Nation-E Readies Cybersecurity Center for Critical Infrastructure

The facility will include the Energy Cyber Security Training Arena, simulating real-world energy crises
The facility will include the Energy Cyber Security Training Arena, simulating real-world energy crises

Global energy cybersecurity company Nation-E is building an Energy Cyber Security Center, to be opened in Israel later this year and dedicated to protecting critical infrastructure.

The facility will include the Energy Cyber Security Training Arena, simulating real-world energy crises and having a goal of providing the world’s largest energy devices performance database for testing, certifying and commercializing energy innovations. The idea is that teams from global industries and government organizations will get real-life proficiency in managing cyber-protection scenarios, testing the vulnerability of their energy assets and finding the best way to protect them.

“In an interconnected world where we are all dependent on the grid; where electric companies sustain countless cyber-attacks; where the latest ‘smart home’ devices are hacked into – the good guys need all the training they can to protect our critical energy infrastructure, our banks, our factories, our homes… and our way of life,” Nation-E said in announcing the center.

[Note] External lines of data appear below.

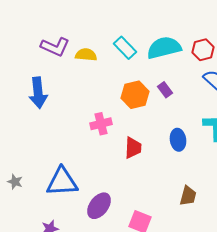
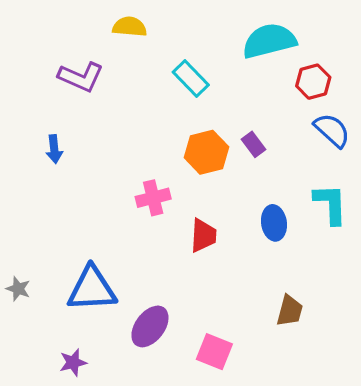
cyan semicircle: (164, 48) -> (269, 41), moved
yellow semicircle: (86, 55) -> (130, 27), moved
blue arrow: (38, 93) -> (54, 149), size x0.6

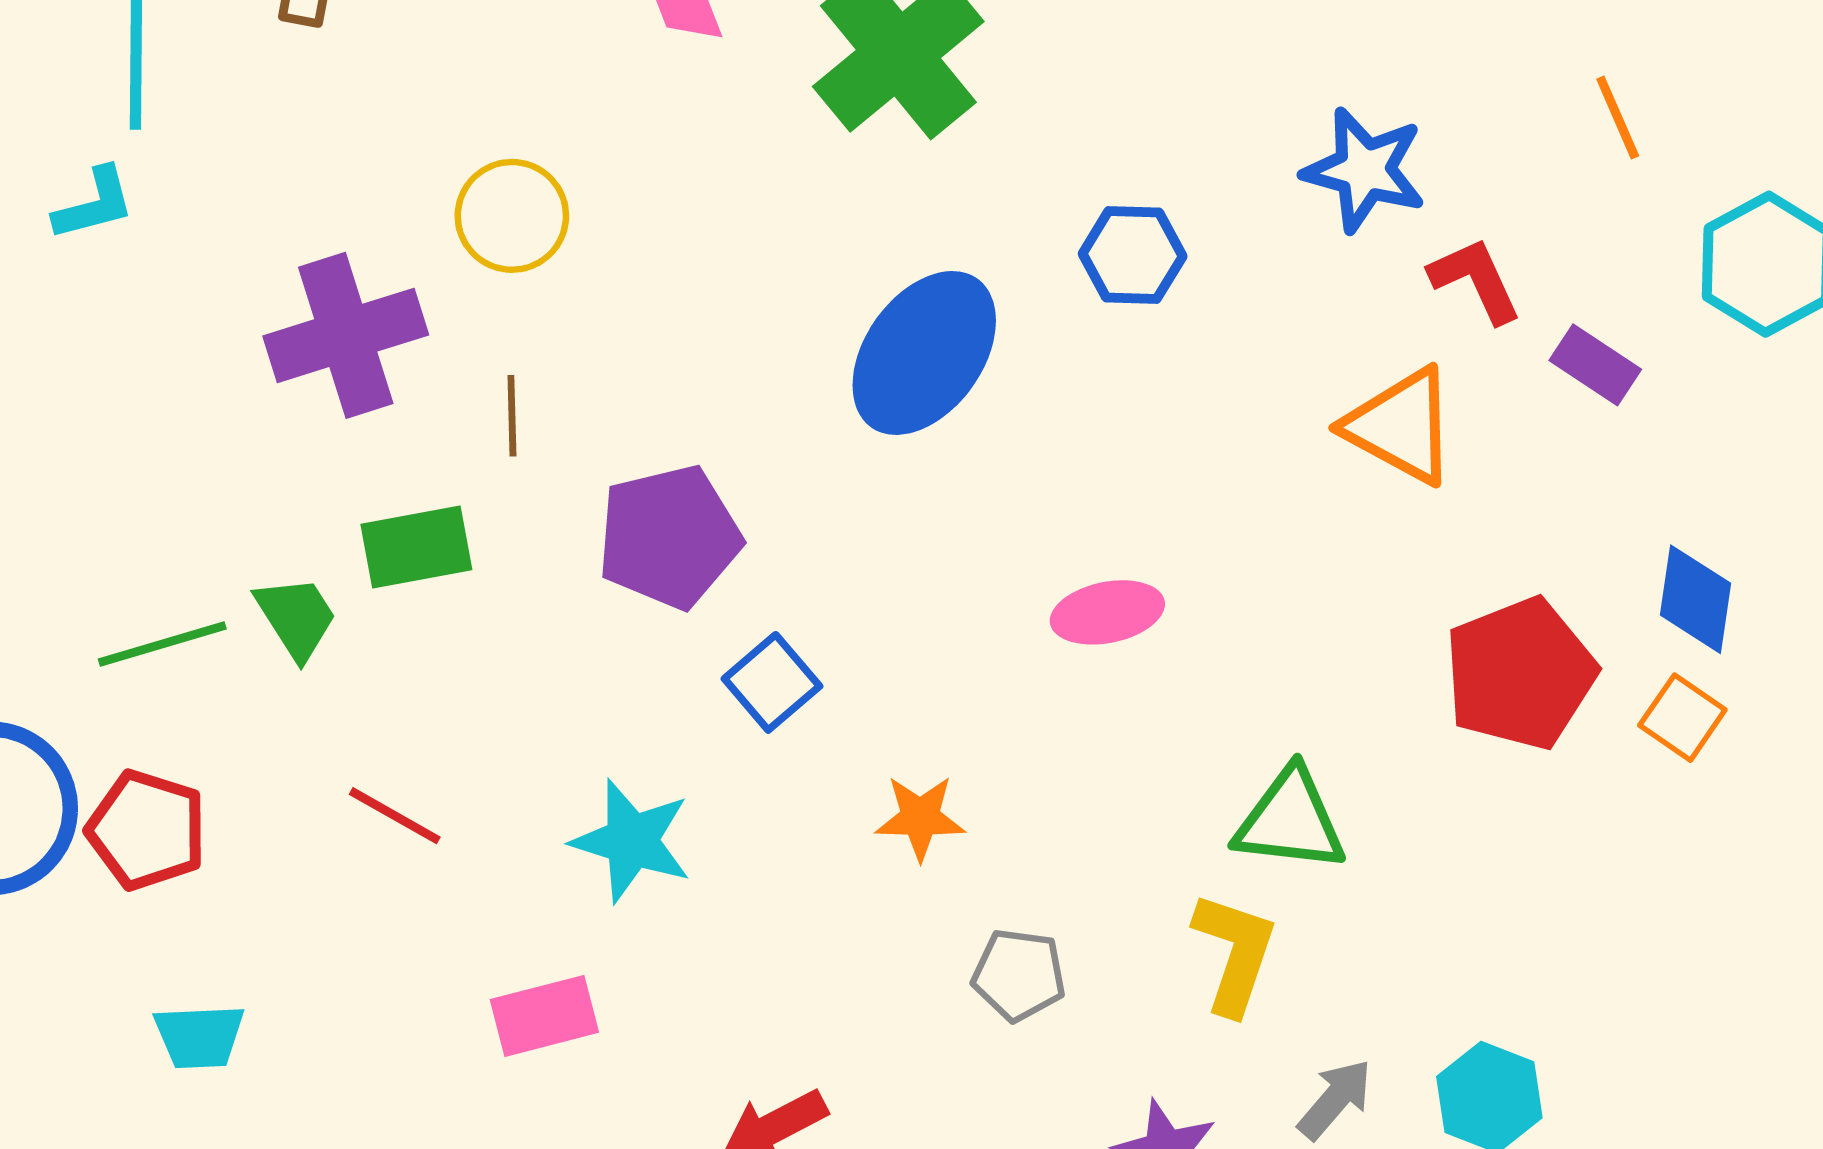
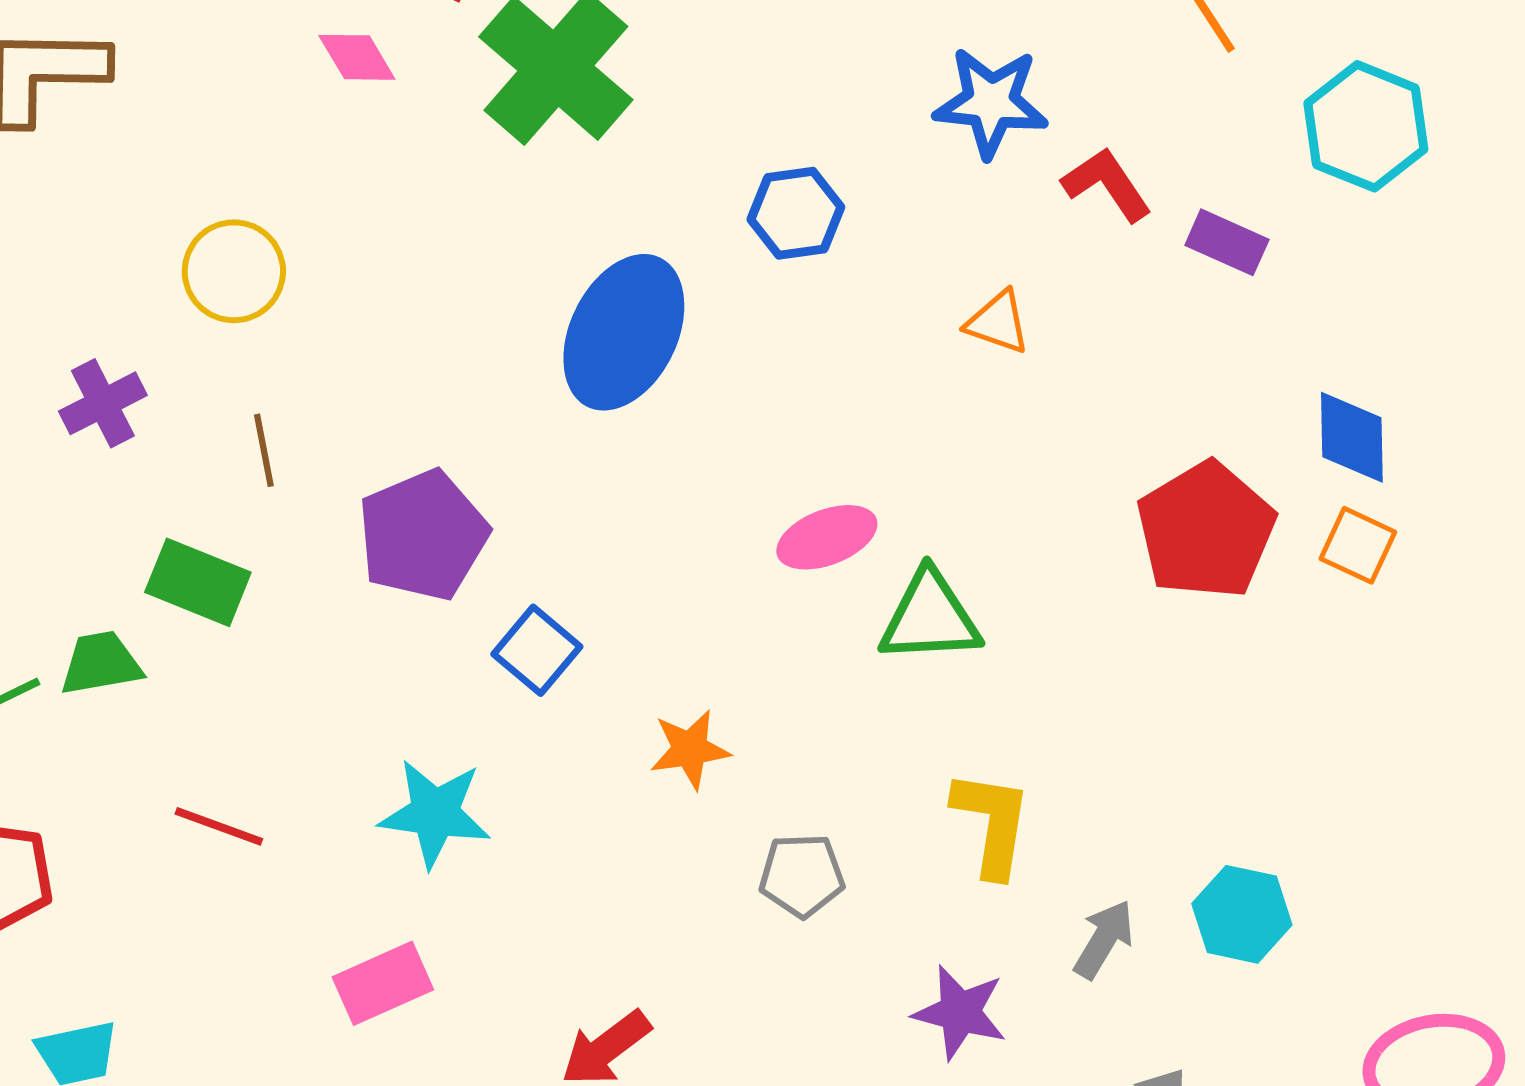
purple cross: (346, 335) -> (103, 403), size x0.6
orange triangle: (1401, 426) -> (998, 322), moved, size x0.6
green rectangle: (416, 547) -> (198, 582), turned 42
green trapezoid: (296, 617) -> (101, 663), turned -58
green triangle: (1290, 820) -> (930, 617), moved

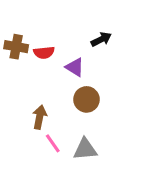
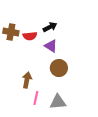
black arrow: (101, 39) -> (50, 27), moved
pink line: (53, 143) -> (36, 98), turned 48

The demonstration area features industry-leading brands of devices such as wind turbines, solar panels, power generators, modular energy storage systems with BMS support and EV, integrated to create a fully functional micro-grid.

The launch is timely, given the mounting gaps in the security of the world’s critical infrastructure. In a recent study from Ponemon and Unisys, nearly 70% of companies surveyed that are responsible for the world’s power, water and other critical functions have reported at least one security breach that led to the loss of confidential information or disruption of operations in the past 12 months.

In fact, 64% of respondents anticipated one or more serious attacks in the coming year. Despite this risk, only 28% ranked security as one of the top five strategic priorities for their organization, while a majority named their top business priority as minimizing downtime.

“The findings of the survey are startling, given that these industries form the backbone of the global economy and cannot afford a disruption,” said Larry Ponemon, chairman and founder of the Ponemon Institute, in a statement. “While the desire for security protection is apparent among these companies, not nearly enough is actually being done to secure our critical infrastructure against attacks.”

Only one in six respondents describe their organization’s IT security program or activities as mature. Respondents who reported suffering a data breach within the past year most often attributed these breaches to an internal accident or mistake, and negligent insiders were the most cited threat to company security. Despite these findings, only 6% of respondents said they provide cybersecurity training for all employees.

The survey also highlighted the concerns many of these executives feel regarding the security of industrial control systems (ICS) and Supervisory Control and Data Acquisition (SCADA) systems, which monitor and control the processes and operations for power generation and other critical infrastructure functions. When asked about the likelihood of an attack on their organizations’ ICS or SCADA systems, 78% of the senior security officials responded that a successful attack is at least somewhat likely within the next 24 months. Just 21% of respondents thought that the risk level to ICS and SCADA has substantially decreased because of regulations and industry-based security standards, which means that tighter controls and better adoption of standards are needed.